1. Con Maria verso il Natale
San Paolo VI, Udienza Generale del 21 dicembre 1966, in Insegnamenti di Paolo VI, IV (1966) p. 642-644.
L'imminenza del Santo Natale non ci consente di pensare ad altro e di parlare d’altro che del grande fatto, del grande mistero dell’Incarnazione, della nascita di nostro Signor Gesù Cristo, due volte generato, come diceva un’iscrizione nell’antica Basilica di San Pietro: senza madre in cielo, senza padre in terra, cioè Figlio eterno di Dio Padre, e Figlio nel tempo di Maria, uno nella Persona divina del Verbo, che associa alla sua divinità l’umanità di Gesù l’uomo-Dio, nostro Salvatore, nostro Maestro, nostro fratello, Sacerdote sommo fra cielo e terra, centro della storia e dell’universo. Chi avverte la realtà di questo avvenimento non può occuparsi d’altro; e quanto più esso supera la nostra capacità di comprensione tanto più attrae ed impegna la nostra avidità di contemplazione; tutto in Cristo si concentra, tutto s’illumina. E la grande meraviglia è poi questa, che ciascuno di noi è interessato al fatto prodigioso; esso ci tocca personalmente, e non in modo accidentale e fortuito, ma in modo essenziale; il nostro destino è collegato con esso; nessuno di noi può prescindere dal rapporto che la nascita di Cristo stabilisce fra Lui e ognuno di noi.

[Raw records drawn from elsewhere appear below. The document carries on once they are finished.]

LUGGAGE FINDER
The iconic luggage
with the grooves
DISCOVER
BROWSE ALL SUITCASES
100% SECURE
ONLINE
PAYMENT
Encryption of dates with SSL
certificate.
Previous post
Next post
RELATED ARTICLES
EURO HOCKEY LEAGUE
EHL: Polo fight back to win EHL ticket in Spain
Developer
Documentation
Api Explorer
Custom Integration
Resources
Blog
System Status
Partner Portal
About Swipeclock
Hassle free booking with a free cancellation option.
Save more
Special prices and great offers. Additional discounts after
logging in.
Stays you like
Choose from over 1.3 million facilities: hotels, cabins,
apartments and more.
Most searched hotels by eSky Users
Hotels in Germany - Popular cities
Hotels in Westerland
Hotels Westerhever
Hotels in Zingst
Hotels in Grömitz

Se non che questo non è il momento per sostare in simile meditazione, di cui ci basta qui fare ricordo per esortarvi a cercare nella prossima celebrazione della dolcissima festa ciò che ne costituisce il punto focale, il mistero cioè della venuta di Cristo fra noi. Tante sono le esteriorità che ornano e abbelliscono il Natale, che spesso il suo significato vero ci resta nascosto, così che ciò che abbiamo accumulato di feste, di riti, di lumi, di canti, di doni, di pranzi, di giochi intorno al Natale per farcene gustare la serena bellezza finisce talvolta per ostacolare il godimento del suo valore spirituale.

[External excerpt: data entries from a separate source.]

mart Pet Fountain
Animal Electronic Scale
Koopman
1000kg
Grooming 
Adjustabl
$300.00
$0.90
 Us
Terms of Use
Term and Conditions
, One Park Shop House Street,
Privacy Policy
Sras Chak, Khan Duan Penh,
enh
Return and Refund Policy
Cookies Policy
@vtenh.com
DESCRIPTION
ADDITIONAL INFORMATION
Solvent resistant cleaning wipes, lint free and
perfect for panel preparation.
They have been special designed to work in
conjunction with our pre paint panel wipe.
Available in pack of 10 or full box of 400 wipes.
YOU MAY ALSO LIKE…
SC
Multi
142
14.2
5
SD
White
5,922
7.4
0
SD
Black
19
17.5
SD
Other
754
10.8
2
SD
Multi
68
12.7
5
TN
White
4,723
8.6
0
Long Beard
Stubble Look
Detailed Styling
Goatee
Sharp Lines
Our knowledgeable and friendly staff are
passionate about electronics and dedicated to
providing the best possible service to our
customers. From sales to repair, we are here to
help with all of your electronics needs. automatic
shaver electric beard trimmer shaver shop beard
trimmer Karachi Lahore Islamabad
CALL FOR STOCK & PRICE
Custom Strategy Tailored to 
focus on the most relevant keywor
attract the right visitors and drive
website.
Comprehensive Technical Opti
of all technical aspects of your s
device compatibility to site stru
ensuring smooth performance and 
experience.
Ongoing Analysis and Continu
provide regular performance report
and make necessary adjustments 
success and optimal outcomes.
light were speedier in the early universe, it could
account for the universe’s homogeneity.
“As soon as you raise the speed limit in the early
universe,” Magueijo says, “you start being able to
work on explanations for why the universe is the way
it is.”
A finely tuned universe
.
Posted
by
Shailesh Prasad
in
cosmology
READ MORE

Questo fatto, sembra a Noi, ha una sua spiegazione indulgente e legittima: se il Signore, Noi pensiamo, è venuto a questo mondo, fra noi, piccolo e povero, partecipe anche Lui della nostra scena terrena, vuol dire che possiamo andare a Lui per i sentieri comuni della nostra esperienza vissuta e sensibile; la maestà e l’ineffabilità di Dio si sono velate delle nostre sembianze umane; la sua umanità ci ha tolto il timore e la fatica di cercare per vie angeliche, più alte e difficili, l’incontro con Lui. Celebre, a questo proposito, la parola del grande dottore dell’Incarnazione, S. Leone Magno: il Figlio di Dio «invisibilis in suis, visibilis est factus in nostris», invisibile di sua natura, si è fatto visibile nella nostra.1 E questa è grande cosa: vuol dire che tutta la nostra espressività umana: logica, sentimentale, simbolica, artistica, popolare ... può servire, se bene usata, al linguaggio religioso, senza profanarne la sacralità: è questa la giustificazione teologica dell’apparato esteriore liturgico, dell’arte, e, nel caso nostro, del decoro natalizio e specialmente del presepio.

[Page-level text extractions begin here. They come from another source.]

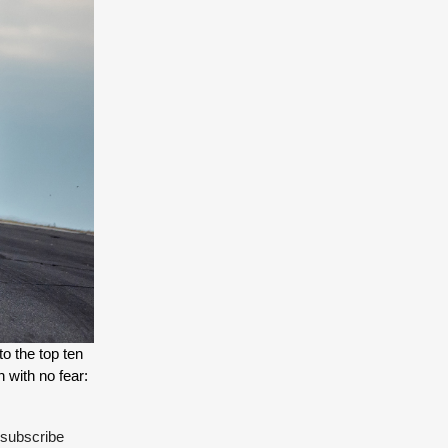
o the top ten 
list of the fastest cars to ever lap the famed circuit - as expected, it's Ford's mad test driver Romain Dumas at the helm - a man with no fear: 
 subscribe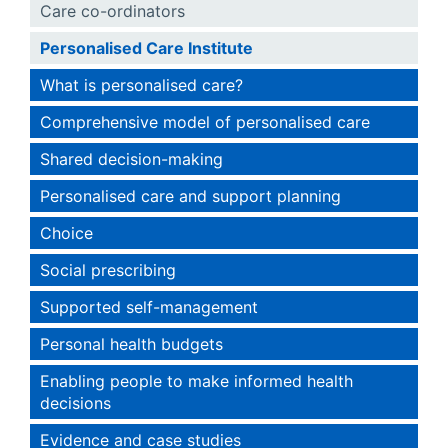
Care co-ordinators
Personalised Care Institute
What is personalised care?
Comprehensive model of personalised care
Shared decision-making
Personalised care and support planning
Choice
Social prescribing
Supported self-management
Personal health budgets
Enabling people to make informed health
decisions
Evidence and case studies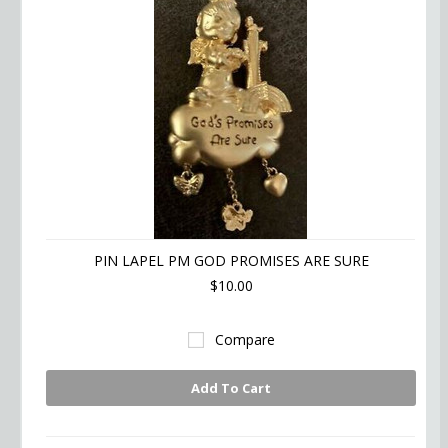
PIN LAPEL PM GOD PROMISES ARE SURE
$10.00
Compare
Add To Cart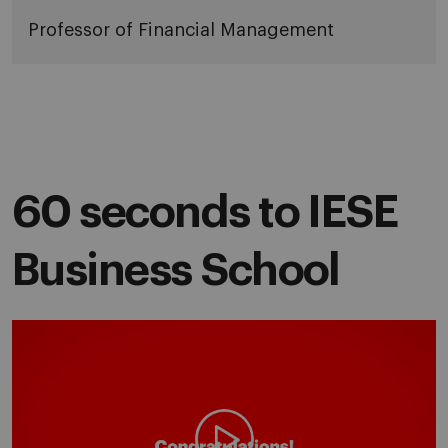
Professor of Financial Management
60 seconds to IESE
Business School
Play video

La rappresentazione scenica del racconto evangelico sulla nascita di Gesù a Betlemme ha nel modo scelto da Dio per immettersi nel dramma umano la sua giustificazione. Il Prefazio della Messa natatalizia ce lo insegna: «Dum visibiliter Deum cognoscimus, per hunc in invisibilium amorem rapiamur», mentre veniamo a conoscere Dio in modo visibile, siamo da Lui attratti all’amore delle cose invisibili.
E allora: se noi ci chiediamo qual è la via centrale e diritta del nostro mondo terreno, che ci porta a quell’umanità di Cristo, nella quale troviamo la rivelazione di Dio e la nostra salvezza, la risposta è pronta e bellissima: quella via è la Madonna, è Maria Santissima, è la Madre di Cristo, e perciò Madre di Dio e Madre nostra. Questo volevamo ricordare a voi in questa attesa del Natale.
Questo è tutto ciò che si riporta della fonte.